The guiding means may be formed by or comprise a magnetic layer within the inductive power transfer device and in particular the power transfer part, said layer e.g. comprising the ferrite bars of ferrite strips. The magnetic layer may further comprise a rigid plate, preferably formed of a non-magnetic metallic material such as aluminium, at which the ferrite elements are arranged. The magnetic layer may provide a stabilising function for the power transfer part and e.g. be designed with a thickness of several millimetres or even several centimetres.

The inductive power transfer device may comprise cables which can e.g. be guided towards and connected to the power transfer part. The cables may have a variable

straight length (e.g. by being selectively wound onto or off a cable roller or drum).
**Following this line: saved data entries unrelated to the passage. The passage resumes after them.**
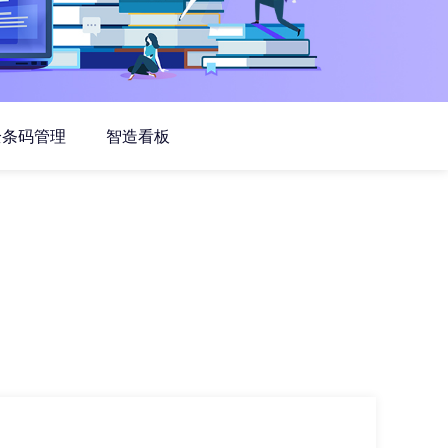
全条码管理
智造看板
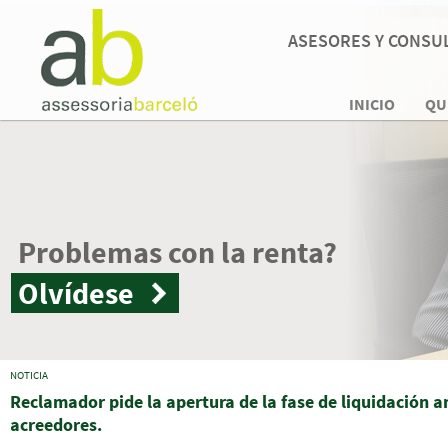
ASESORES Y CONSUL
INICIO
QU
la renta?
NOTICIA
Reclamador pide la apertura de la fase de liquidación a
acreedores.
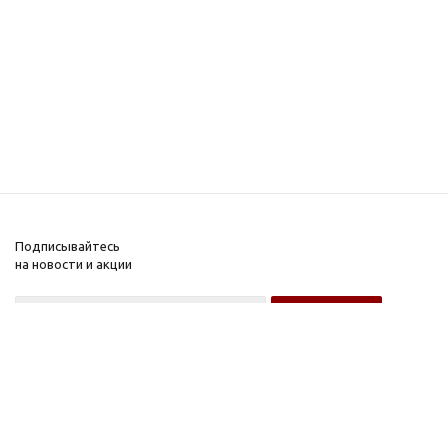
Подписывайтесь
на новости и акции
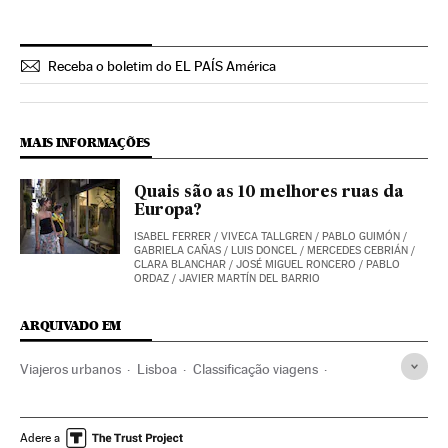
Receba o boletim do EL PAÍS América
MAIS INFORMAÇÕES
Quais são as 10 melhores ruas da
Europa?
ISABEL FERRER
/
VIVECA TALLGREN
/
PABLO GUIMÓN
/
GABRIELA CAÑAS
/
LUIS DONCEL
/
MERCEDES CEBRIÁN
/
CLARA BLANCHAR
/
JOSÉ MIGUEL RONCERO
/
PABLO
ORDAZ
/
JAVIER MARTÍN DEL BARRIO
ARQUIVADO EM
Viajeros urbanos
Lisboa
Classificação viagens
Setúbal
Viagens
Alentejo
Río Tajo
Portugal
Restaurantes
Rios
Restauración
Ofertas turísticas
Adere a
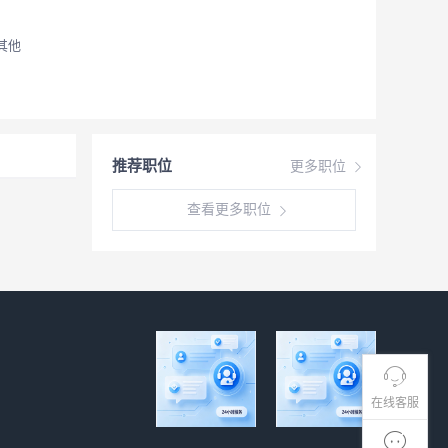
其他
推荐职位
更多职位
查看更多职位
在线客服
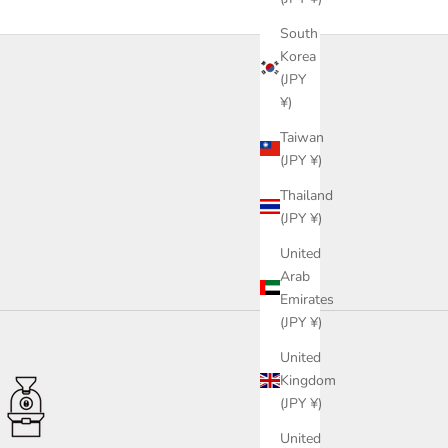
South
Korea
(JPY
¥)
Taiwan
(JPY ¥)
Thailand
(JPY ¥)
United
Arab
Emirates
(JPY ¥)
United
Kingdom
(JPY ¥)
United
Additionally or alternatively, the cables may be provided with a defined slack or looseness in order to avoid limitations to the possible displacements of the power transfer part (e.g. in case said part is subjected to external shocks or pressures and the connecting member is deformed accordingly). The cables may be surrounded by a protective sleeve or tube, both of which are preferably flexible and/or elastic and/or watertight. Additionally or alternatively, at least sections of the cables may be guided through and thus shielded by members of the inductive power transfer device, such as hollow sections of the connecting member. The protective sleeve or tube may also be composed of different layers, where one the layer may be a shielding preferably formed of a non-magnetic metallic material such as aluminium.
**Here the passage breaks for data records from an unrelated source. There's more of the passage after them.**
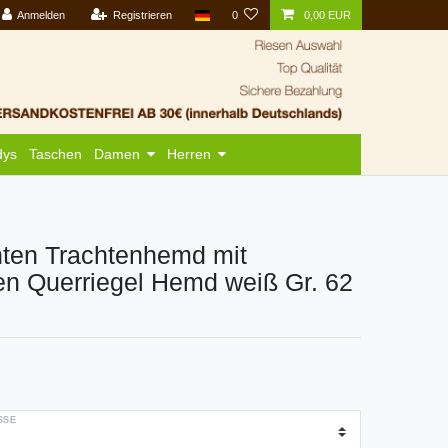
Anmelden
Registrieren
0
0,00 EUR
dys
Taschen
Damen
Herren
hten Trachtenhemd mit
en Querriegel Hemd weiß Gr. 62
SE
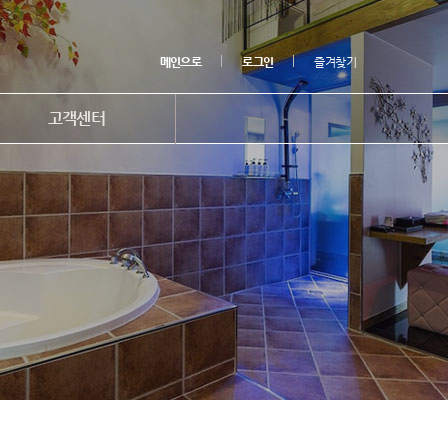
메인으로
로그인
즐겨찾기
고객센터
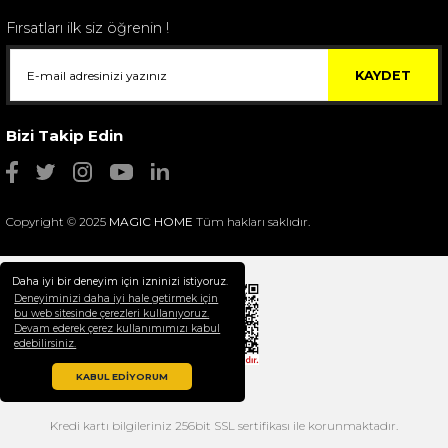
Fırsatları ilk siz öğrenin !
KAYDET
Bizi Takip Edin
Copyright © 2025
MAGIC HOME
Tüm hakları saklıdır.
Daha iyi bir deneyim için izninizi istiyoruz.
Deneyiminizi daha iyi hale getirmek için
bu web sitesinde çerezleri kullanıyoruz.
Devam ederek çerez kullanımımızı kabul
Selim Dekor Chain 15x20 Çerçeve Vizon
edebilirsiniz.
1.595,00 TL
KABUL EDİYORUM
Kredi kartı bilgileriniz 256bit SSL sertifikası ile korunmaktadır.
The inductive power transfer device and in particular the power transfer part may comprise at least one object detection means which, at least in certain embodiments, may be referred to as an antenna. The object detection means can denote a system for detecting a foreign object, in particular a metal object, within a charging volume of the power transfer pad. Alternatively or in addition, the object detection means can be denote a system for detecting a moving object within the charging volume. The charging volume can denote a volume through which at least a predetermined portion, e.g. 80%, 90% or 95%, of the electromagnetic field generated by the primary conductor arrangement extends. The charging volume can also denote the volume through which the total electromagnetic field generated by the primary conductor arrangement extends. Also, the charging volume can denote the volume in front of the power transfer part, e.g. in front of the primary conductor arrangement. A charging surface can denote a base surface of the charging volume. In particular, the charging surface can be front surface of the power transfer part.

The at least one object detection means can comprise at least one inductive sensing system, wherein an active or passive detection can be performed by the inductive sensing system. In each case, the inductive sensing system can comprise one or multiple detection winding(s). Multiple detection windings can be arranged in an array structure wherein the array structure covers the charging surface of the power transfer part. In case of an active detection, one or more excitation winding(s) can be used. An active object detection can be performed by monitoring properties of an excitation field generated by the excitation winding(s). In the case of a passive detection, only one or more passive winding(s) are used. A passive object detection can be performed by monitoring properties of the passive winding(s), in particular an inductance. Such an inductive detection system is disclosed in GB 2508923 A or in GB 2517679 A. In the context of this invention, a detection system can be designed according to any of the embodiments as claimed in GB 2508923 A or in GB 2517679 A which are incorporated herein by reference.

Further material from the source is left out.